We present Radius, a gradient sparsity algorithm and system to accelerate large foundation model (FM) training while preserving downstream task performance.Radius leverages two key insights in large FM pre-training: 1) only a small portion of gradients contribute to the model updates in each iteration, and 2) the spatial distribution of the gradients with large magnitude is stable over time.Radius overcomes the scaling problem of existing top-k sparsity methods, as it maintains the structure of sparse gradients, which avoids dense communication in later phases of the existing top-k sparsity approaches. We examine the convergence and speed of Radius on pre-training GPT models (355M and 2.0B) in data-parallel and compare it with the existing top-$k$ sparsification method.Our results show that using the existing top-$k$ method with AdamW optimizer fails to converge, and the expected training speed improvement with sparse communication is marginal.In contrast, when pre-training GPT-2.0B model with 64 NVIDIA A100 GPUs, Radius with sparsity set to 40\%, can reduce the per-step training time by 21\% and overall pre-training time by 19\%, respectively, without degradation on the evaluation scores of the downstream tasks.

#42

Self-Data Distillation for Recovering Quality in Pruned Large Language Models

Vithursan Thangarasa · Ganesh Venkatesh · Mike Lasby · Nish Sinnadurai · Sean Lie

Large language models have driven significant progress in natural language processing, but their deployment requires substantial compute and memory resources. As models scale, compression techniques become essential for balancing model quality with computational efficiency. Structured pruning, which removes less critical components of the model, is a promising strategy for reducing complexity.
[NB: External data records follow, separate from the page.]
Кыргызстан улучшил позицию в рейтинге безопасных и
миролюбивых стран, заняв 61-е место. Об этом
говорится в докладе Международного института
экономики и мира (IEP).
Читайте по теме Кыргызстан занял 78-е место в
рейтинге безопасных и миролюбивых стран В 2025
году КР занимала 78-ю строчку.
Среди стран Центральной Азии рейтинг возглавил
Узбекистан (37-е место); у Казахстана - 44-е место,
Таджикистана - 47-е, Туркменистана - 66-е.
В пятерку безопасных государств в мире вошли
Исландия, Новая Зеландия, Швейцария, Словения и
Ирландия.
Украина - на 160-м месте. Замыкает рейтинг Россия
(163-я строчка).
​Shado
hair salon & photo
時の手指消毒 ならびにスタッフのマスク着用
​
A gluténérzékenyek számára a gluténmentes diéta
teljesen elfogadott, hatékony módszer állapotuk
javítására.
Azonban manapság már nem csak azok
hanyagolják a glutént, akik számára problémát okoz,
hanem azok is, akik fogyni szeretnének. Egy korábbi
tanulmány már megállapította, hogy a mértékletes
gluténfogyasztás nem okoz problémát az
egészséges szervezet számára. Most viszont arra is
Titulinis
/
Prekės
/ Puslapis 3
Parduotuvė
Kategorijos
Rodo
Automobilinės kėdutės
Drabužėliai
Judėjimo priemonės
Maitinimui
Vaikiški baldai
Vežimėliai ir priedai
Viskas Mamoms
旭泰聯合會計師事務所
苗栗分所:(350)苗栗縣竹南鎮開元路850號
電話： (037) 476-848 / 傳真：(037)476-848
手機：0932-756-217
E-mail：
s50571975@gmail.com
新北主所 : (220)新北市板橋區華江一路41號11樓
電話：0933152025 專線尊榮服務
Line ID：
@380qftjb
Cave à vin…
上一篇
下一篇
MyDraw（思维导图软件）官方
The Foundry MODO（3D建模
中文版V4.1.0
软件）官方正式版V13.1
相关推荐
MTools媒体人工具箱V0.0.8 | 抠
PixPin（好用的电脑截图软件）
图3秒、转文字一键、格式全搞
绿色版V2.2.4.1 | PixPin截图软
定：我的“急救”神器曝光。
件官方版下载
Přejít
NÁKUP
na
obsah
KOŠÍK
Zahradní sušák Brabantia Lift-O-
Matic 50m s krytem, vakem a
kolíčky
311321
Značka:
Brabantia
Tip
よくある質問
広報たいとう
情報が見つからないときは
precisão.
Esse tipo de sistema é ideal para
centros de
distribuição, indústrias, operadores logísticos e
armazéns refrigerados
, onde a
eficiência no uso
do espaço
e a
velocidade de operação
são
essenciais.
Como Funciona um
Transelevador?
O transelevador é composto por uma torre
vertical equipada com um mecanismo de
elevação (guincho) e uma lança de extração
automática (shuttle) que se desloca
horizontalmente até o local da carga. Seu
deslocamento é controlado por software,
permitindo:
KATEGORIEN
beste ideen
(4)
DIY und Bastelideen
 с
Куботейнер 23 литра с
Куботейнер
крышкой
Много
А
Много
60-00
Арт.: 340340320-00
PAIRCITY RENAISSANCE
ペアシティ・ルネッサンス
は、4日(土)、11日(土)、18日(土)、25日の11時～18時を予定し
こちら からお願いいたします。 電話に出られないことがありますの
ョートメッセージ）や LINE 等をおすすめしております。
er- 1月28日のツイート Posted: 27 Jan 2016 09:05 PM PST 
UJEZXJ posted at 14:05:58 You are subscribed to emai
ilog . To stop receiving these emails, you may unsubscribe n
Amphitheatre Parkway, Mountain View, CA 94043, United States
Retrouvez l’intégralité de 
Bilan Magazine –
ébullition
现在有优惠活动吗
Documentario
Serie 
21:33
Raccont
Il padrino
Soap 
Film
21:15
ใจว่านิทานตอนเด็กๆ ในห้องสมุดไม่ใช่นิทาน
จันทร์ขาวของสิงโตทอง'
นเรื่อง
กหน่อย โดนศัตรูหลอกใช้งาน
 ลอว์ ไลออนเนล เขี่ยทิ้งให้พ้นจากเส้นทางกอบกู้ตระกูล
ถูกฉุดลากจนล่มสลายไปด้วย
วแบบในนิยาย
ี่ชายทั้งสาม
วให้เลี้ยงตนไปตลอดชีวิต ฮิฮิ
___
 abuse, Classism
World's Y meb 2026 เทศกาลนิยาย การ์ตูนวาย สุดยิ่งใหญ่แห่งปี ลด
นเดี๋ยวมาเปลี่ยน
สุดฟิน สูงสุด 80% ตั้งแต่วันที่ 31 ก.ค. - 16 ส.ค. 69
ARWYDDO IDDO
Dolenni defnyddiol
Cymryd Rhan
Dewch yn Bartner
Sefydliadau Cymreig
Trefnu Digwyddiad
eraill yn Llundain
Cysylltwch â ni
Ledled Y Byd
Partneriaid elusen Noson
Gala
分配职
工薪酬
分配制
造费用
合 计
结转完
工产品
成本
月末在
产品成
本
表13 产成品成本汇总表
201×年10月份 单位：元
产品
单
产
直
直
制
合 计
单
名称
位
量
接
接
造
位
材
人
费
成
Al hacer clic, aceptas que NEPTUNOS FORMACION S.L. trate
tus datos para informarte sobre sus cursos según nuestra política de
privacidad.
However, one-shot pruning often results in significant quality degradation, particularly in tasks requiring multi-step reasoning. To recover lost quality, supervised fine-tuning (SFT) is commonly applied, but it can lead to catastrophic forgetting by shifting the model's learned data distribution. Therefore, addressing the degradation from both pruning and SFT is essential to preserve the original model's quality. In this work, we utilize self-data distilled fine-tuning to address these challenges. Our approach leverages the original, unpruned model to generate a distilled dataset that preserves semantic richness and mitigates catastrophic forgetting by maintaining alignment with the base model's knowledge. Empirically, we demonstrate that self-data distillation consistently outperforms standard SFT,improving average accuracy by up to 8% on the HuggingFace OpenLLM Leaderboard v1. Specifically, when pruning six decoder blocks on Llama3.1-8B Instruct (i.e., 32 to 26 layers, reducing the model size from 8.03B to 6.72B parameters), our method retains 91.2% of the original model's accuracy compared to 81.7% with SFT, while reducing real-world FLOPs by 16.30%. Furthermore, combiningself-data distilled models through model merging yields enhanced quality retention. Additionally, leveraging these pruned models in speculative decoding increases token acceptance rates, thereby improving inference efficiency in applied settings.